WHAT THE TASK REQUIRES = Set down each entry below exactly as it stands.

DATASET EXCERPTS =

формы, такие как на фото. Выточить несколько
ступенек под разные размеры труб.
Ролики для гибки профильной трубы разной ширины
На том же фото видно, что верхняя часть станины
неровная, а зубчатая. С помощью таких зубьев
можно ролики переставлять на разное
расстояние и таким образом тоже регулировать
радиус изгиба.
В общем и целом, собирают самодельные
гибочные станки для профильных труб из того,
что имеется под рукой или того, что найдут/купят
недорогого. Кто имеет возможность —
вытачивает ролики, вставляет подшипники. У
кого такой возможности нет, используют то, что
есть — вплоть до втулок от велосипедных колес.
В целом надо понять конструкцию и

ANSWER AREA =
формы, такие как на фото. Выточить несколько
ступенек под разные размеры труб.
Ролики для гибки профильной трубы разной ширины
На том же фото видно, что верхняя часть станины
неровная, а зубчатая. С помощью таких зубьев
можно ролики переставлять на разное
расстояние и таким образом тоже регулировать
радиус изгиба.
В общем и целом, собирают самодельные
гибочные станки для профильных труб из того,
что имеется под рукой или того, что найдут/купят
недорогого. Кто имеет возможность —
вытачивает ролики, вставляет подшипники. У
кого такой возможности нет, используют то, что
есть — вплоть до втулок от велосипедных колес.
В целом надо понять конструкцию и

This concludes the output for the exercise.